例文

お客様の声で使える質問例リスト

「ご感想をお聞かせください」とだけ聞いても、返ってくるのは「よかったです」の一言になりがちです。心を動かすお客様の声を集める鍵は、答えやすく、具体が引き出される質問を用意すること。この記事では、そのまま使える質問例をテーマ別に多数紹介し、自由記述を活かすコツや答えやすい聞き方まで解説します。


なぜ「質問の作り方」で声の質が決まるのか

お客様は、聞かれたことにしか答えられません。漠然とした問いには漠然とした答えが返り、具体的な問いには具体的なエピソードが返ってきます。「決め手は何でしたか」と聞けば購入理由が、「使ってみてどう変わりましたか」と聞けば変化のストーリーが言葉になります。

さらに、検討中の人がいちばん知りたいのは「自分と似た立場の人がどう感じたか」です。だからこそ質問は、書き手が答えやすいだけでなく、読み手の不安に答える内容になっているかを意識して設計します。以下のリストから、自社に合う問いをいくつか組み合わせて使ってください。

1購入・利用の「決め手」を引き出す質問

検討中の人が最も知りたいのは「なぜ選んだのか」です。背中を押す理由が言葉になります。

  • 数ある中で、当店(当社)を選んだ決め手は何でしたか?
  • 申し込む前に、どんなことに不安や迷いがありましたか?
  • その不安は、実際にどう解消されましたか?
  • 「これが決め手だった」と感じた瞬間があれば教えてください。

2「使ってみた感想」と変化を引き出す質問

利用後の率直な感想は、商品説明では伝わらないリアルな手応えを届けます。ビフォーアフターが見える問いが効きます。

  • 実際に使ってみて、一番よかった点はどこですか?
  • 利用する前と後で、何か変わったことはありますか?
  • 期待していた以上だった点、逆に意外だった点はありますか?
  • もし一言で表すなら、どんなサービスだと感じましたか?
「一番よかった点」と一点に絞らせると、当たり障りのない総評ではなく、具体的なエピソードが返ってきやすくなります。

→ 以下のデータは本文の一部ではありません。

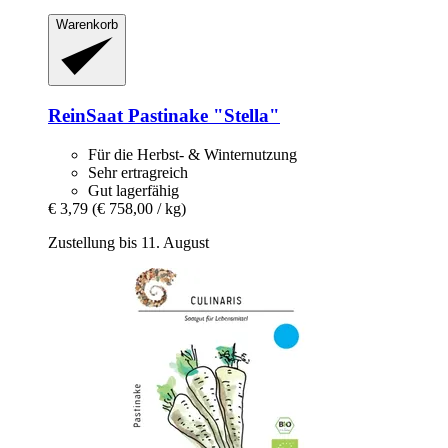
Warenkorb
ReinSaat
Pastinake "Stella"
Für die Herbst- & Winternutzung
Sehr ertragreich
Gut lagerfähig
€ 3,79
(€ 758,00 / kg)
Zustellung bis 11. August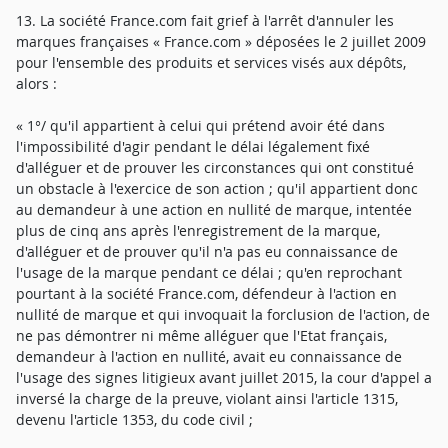
13. La société France.com fait grief à l'arrêt d'annuler les
marques françaises « France.com » déposées le 2 juillet 2009
pour l'ensemble des produits et services visés aux dépôts,
alors :
« 1°/ qu'il appartient à celui qui prétend avoir été dans
l'impossibilité d'agir pendant le délai légalement fixé
d'alléguer et de prouver les circonstances qui ont constitué
un obstacle à l'exercice de son action ; qu'il appartient donc
au demandeur à une action en nullité de marque, intentée
plus de cinq ans après l'enregistrement de la marque,
d'alléguer et de prouver qu'il n'a pas eu connaissance de
l'usage de la marque pendant ce délai ; qu'en reprochant
pourtant à la société France.com, défendeur à l'action en
nullité de marque et qui invoquait la forclusion de l'action, de
ne pas démontrer ni même alléguer que l'Etat français,
demandeur à l'action en nullité, avait eu connaissance de
l'usage des signes litigieux avant juillet 2015, la cour d'appel a
inversé la charge de la preuve, violant ainsi l'article 1315,
devenu l'article 1353, du code civil ;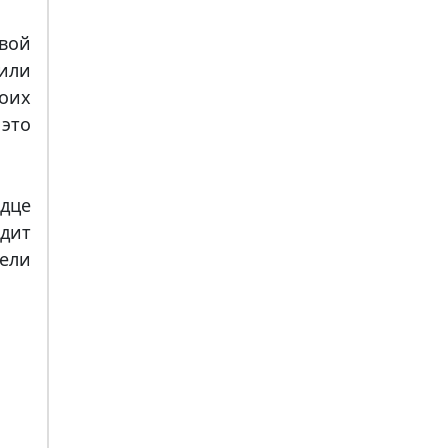
ивой
 или
воих
 это
рдце
дит
ели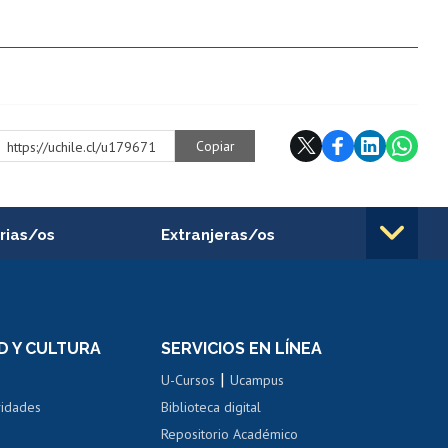
Copiar
https://uchile.cl/u179671
rias/os
Extranjeras/os
rnos de
Revalidación y reconocimiento
n
de títulos
el personal
Postulación al Programa de
Movilidad Estudiantil
D Y CULTURA
SERVICIOS EN LÍNEA
ovilidad interna
Inscripción de asignaturas
|
 de renta
U-Cursos
Ucampus
Cursos de español
 de renta
vidades
Biblioteca digital
Repositorio Académico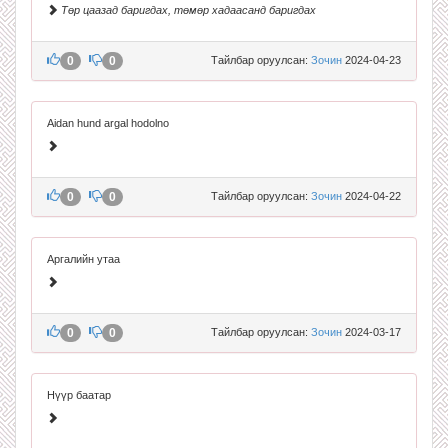
Төр цаазад баригдах, төмөр хадаасанд баригдах
0
0
Тайлбар оруулсан:
Зочин
2024-04-23
Aidan hund argal hodolno
0
0
Тайлбар оруулсан:
Зочин
2024-04-22
Аргалийн утаа
0
0
Тайлбар оруулсан:
Зочин
2024-03-17
Нүүр баатар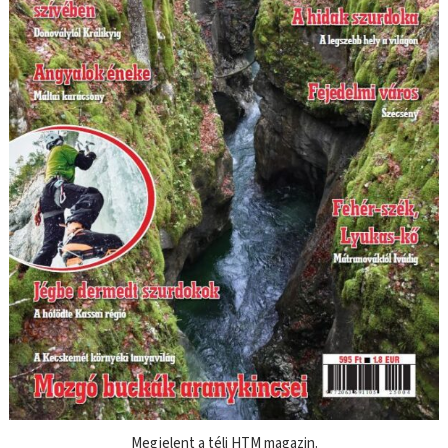
Megjelent a téli HTM magazin.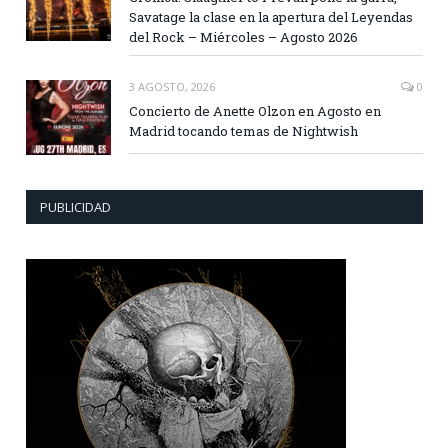
Savatage la clase en la apertura del Leyendas
del Rock – Miércoles – Agosto 2026
3 AGOSTO, 2026
0
Concierto de Anette Olzon en Agosto en
Madrid tocando temas de Nightwish
PUBLICIDAD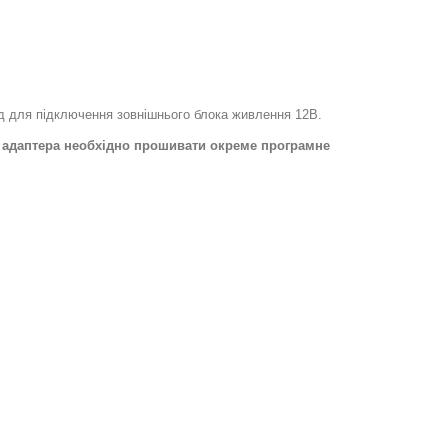
ід для підключення зовнішнього блока живлення 12В.
го адаптера необхідно прошивати окреме програмне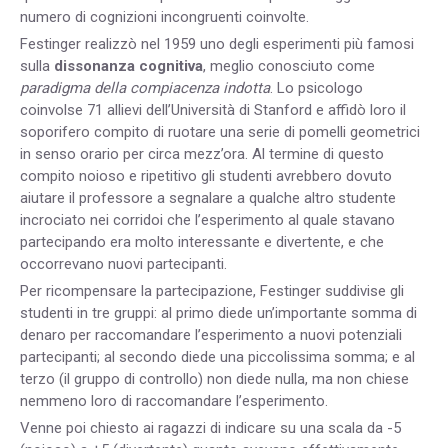
numero di cognizioni incongruenti coinvolte.
Festinger realizzò nel 1959 uno degli esperimenti più famosi
sulla
dissonanza cognitiva
, meglio conosciuto come
paradigma della compiacenza indotta
. Lo psicologo
coinvolse 71 allievi dell’Università di Stanford e affidò loro il
soporifero compito di ruotare una serie di pomelli geometrici
in senso orario per circa mezz’ora. Al termine di questo
compito noioso e ripetitivo gli studenti avrebbero dovuto
aiutare il professore a segnalare a qualche altro studente
incrociato nei corridoi che l’esperimento al quale stavano
partecipando era molto interessante e divertente, e che
occorrevano nuovi partecipanti.
Per ricompensare la partecipazione, Festinger suddivise gli
studenti in tre gruppi: al primo diede un’importante somma di
denaro per raccomandare l’esperimento a nuovi potenziali
partecipanti; al secondo diede una piccolissima somma; e al
terzo (il gruppo di controllo) non diede nulla, ma non chiese
nemmeno loro di raccomandare l’esperimento.
Venne poi chiesto ai ragazzi di indicare su una scala da -5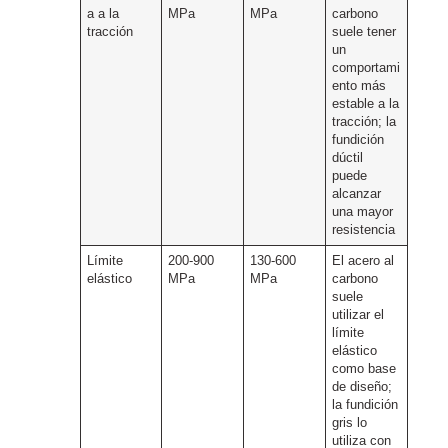
a a la
MPa
MPa
carbono
tracción
suele tener
un
comportami
ento más
estable a la
tracción; la
fundición
dúctil
puede
alcanzar
una mayor
resistencia
Límite
200-900
130-600
El acero al
elástico
MPa
MPa
carbono
suele
utilizar el
límite
elástico
como base
de diseño;
la fundición
gris lo
utiliza con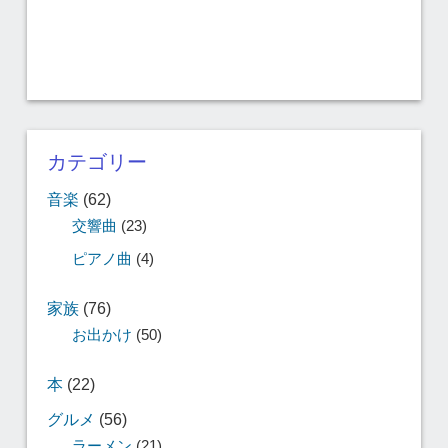
カテゴリー
音楽
(62)
交響曲
(23)
ピアノ曲
(4)
家族
(76)
お出かけ
(50)
本
(22)
グルメ
(56)
ラーメン
(21)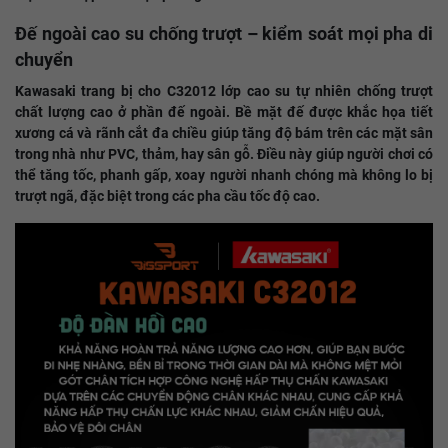
Đế ngoài cao su chống trượt – kiểm soát mọi pha di
chuyển
Kawasaki trang bị cho C32012 lớp cao su tự nhiên chống trượt
chất lượng cao ở phần đế ngoài. Bề mặt đế được khắc họa tiết
xương cá và rãnh cắt đa chiều giúp tăng độ bám trên các mặt sân
trong nhà như PVC, thảm, hay sân gỗ. Điều này giúp người chơi có
thể tăng tốc, phanh gấp, xoay người nhanh chóng mà không lo bị
trượt ngã, đặc biệt trong các pha cầu tốc độ cao.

長い感想より、刺さる一文のほうが武器になります。

3比較・推薦・改善を引き出す質問

他社との違いや、誰に勧めたいかという問いは、あなたの強みと届けたい相手を浮かび上がらせます。改善点も聞くと信頼が増します。

  • 他に検討した商品やお店はありましたか? 比べてどう感じましたか?
  • このサービスは、どんな人に特に勧めたいですか?
  • どんな悩みを持つ人に向いていると思いますか?
  • もっとこうだったら、と感じた点があれば教えてください。

4自由記述を活かす・答えやすくする工夫

質問を用意しても、自由記述欄が空白では声になりません。書き出しのハードルを下げる工夫を添えましょう。

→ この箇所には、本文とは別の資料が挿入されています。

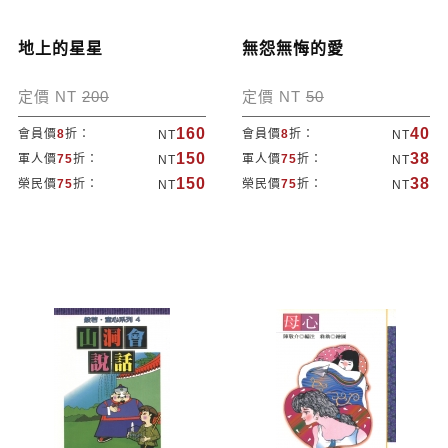
地上的星星
無怨無悔的愛
定價 NT
200
定價 NT
50
160
40
會員價
8
折：
會員價
8
折：
NT
NT
150
38
軍人價
75
折：
軍人價
75
折：
NT
NT
150
38
榮民價
75
折：
榮民價
75
折：
NT
NT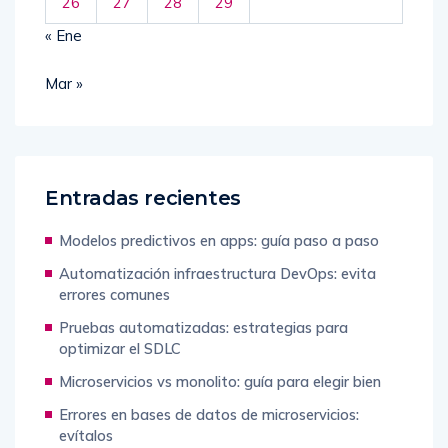
26
27
28
29
« Ene
Mar »
Entradas recientes
Modelos predictivos en apps: guía paso a paso
Automatización infraestructura DevOps: evita
errores comunes
Pruebas automatizadas: estrategias para
optimizar el SDLC
Microservicios vs monolito: guía para elegir bien
Errores en bases de datos de microservicios: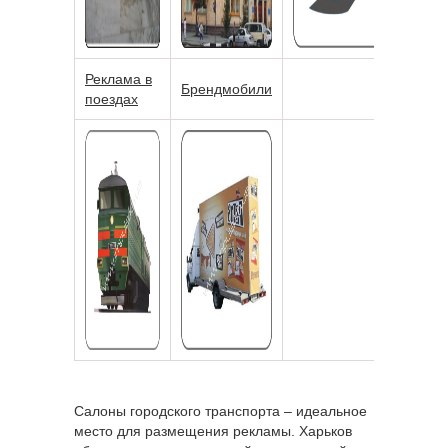
Реклама в
Брендмобили
поездах
Салоны городского транспорта – идеальное
место для размещения рекламы. Харьков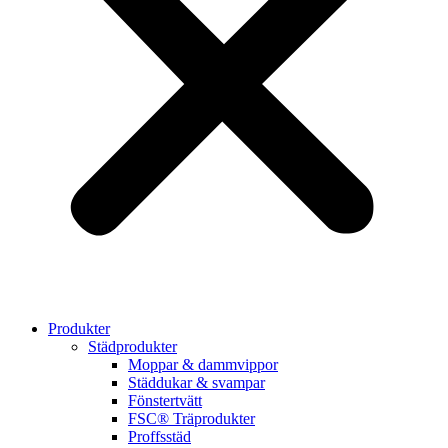
Produkter
Städprodukter
Moppar & dammvippor
Städdukar & svampar
Fönstertvätt
FSC® Träprodukter
Proffsstäd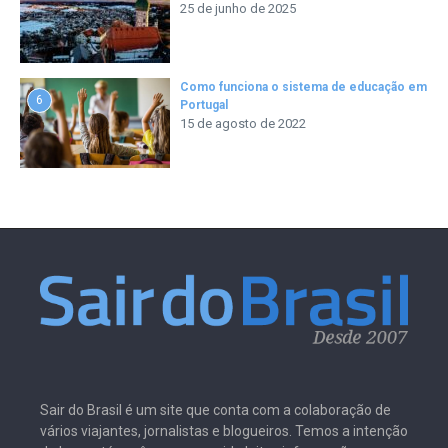
25 de junho de 2025
Como funciona o sistema de educação em
6
Portugal
15 de agosto de 2022
Sair do Brasil é um site que conta com a colaboração de
vários viajantes, jornalistas e blogueiros. Temos a intenção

すべてを自由記述にせず、選択式の設問で気持ちをほぐしてから「その理由を一言で」と続けると、自然に言葉が出てきます。回答例を薄く表示しておく、「箇条書きでも、話し言葉でも構いません」と添える、必須項目を最小限にする——こうした小さな配慮が、空欄を生きた声に変えます。集まった声は、最も具体的な一文を見出しに抜き出して掲載すると効果的です。

よくある質問

Q. 質問はいくつくらい用意すればよいですか?

3問から5問程度が目安です。多すぎると途中で離脱され、少なすぎると深い声になりません。決め手を聞く問い、使ってみた感想を聞く問い、誰に勧めたいかを聞く問いを軸に、自社が伝えたい強みに合わせて取捨選択しましょう。すべて自由記述にするのではなく、選択式と記述式を混ぜると、回答のハードルを下げつつ具体的な言葉も引き出せます。

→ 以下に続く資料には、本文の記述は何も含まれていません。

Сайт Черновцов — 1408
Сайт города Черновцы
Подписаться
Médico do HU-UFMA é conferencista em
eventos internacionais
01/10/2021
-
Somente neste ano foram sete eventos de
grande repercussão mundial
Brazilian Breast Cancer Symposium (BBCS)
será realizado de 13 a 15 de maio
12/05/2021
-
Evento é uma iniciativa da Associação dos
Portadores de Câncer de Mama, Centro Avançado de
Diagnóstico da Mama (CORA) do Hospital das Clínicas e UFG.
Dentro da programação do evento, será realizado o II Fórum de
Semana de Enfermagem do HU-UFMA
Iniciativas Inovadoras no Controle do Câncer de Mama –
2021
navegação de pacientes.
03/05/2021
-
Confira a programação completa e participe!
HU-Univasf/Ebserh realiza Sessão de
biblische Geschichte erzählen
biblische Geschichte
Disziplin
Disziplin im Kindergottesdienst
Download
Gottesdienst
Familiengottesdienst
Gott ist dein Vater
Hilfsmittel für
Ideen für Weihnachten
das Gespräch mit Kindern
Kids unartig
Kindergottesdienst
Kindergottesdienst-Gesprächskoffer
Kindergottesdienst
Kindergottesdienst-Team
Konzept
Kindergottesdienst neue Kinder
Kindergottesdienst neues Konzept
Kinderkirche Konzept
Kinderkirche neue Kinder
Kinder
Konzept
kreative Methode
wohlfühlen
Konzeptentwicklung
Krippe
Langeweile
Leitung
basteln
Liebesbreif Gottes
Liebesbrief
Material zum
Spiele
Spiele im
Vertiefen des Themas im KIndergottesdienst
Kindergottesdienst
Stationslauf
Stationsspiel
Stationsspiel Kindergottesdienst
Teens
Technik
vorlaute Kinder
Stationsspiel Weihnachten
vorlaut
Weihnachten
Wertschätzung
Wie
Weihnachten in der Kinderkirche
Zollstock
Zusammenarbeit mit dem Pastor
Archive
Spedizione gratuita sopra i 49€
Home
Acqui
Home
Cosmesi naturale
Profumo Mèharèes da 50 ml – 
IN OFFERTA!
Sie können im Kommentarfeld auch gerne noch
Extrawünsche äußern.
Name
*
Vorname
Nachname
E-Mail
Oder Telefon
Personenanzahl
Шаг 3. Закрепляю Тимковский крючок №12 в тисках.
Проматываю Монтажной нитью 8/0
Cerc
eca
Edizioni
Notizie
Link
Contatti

Q. ネガティブな改善点まで聞くと、悪い声が集まりませんか?

改善点を聞くことは、むしろ信頼につながります。良い点ばかりの声は宣伝臭く見えがちですが、率直な要望が一つ混じると一気にリアルさが増します。集まった改善点は無理に公開する必要はなく、サービス向上のヒントとして社内で活かせば十分です。前向きな声だけを掲載しつつ、裏で改善のフィードバックも得られる——一石二鳥の問いだと考えてください。

まとめ

お客様の声で使える質問は、(1)選んだ決め手を引き出す問い、(2)使ってみた感想と変化を引き出す問い、(3)比較・推薦・改善を引き出す問い、(4)自由記述を書きやすくする工夫——の4つの軸で組み立てます。漠然と「ご感想を」と聞くのではなく、答えやすく具体が出る質問を3問から5問用意するだけで、検討中の人の背中を押す生きた声が集まります。本記事のリストから、自社に響く問いを選んで使ってみてください。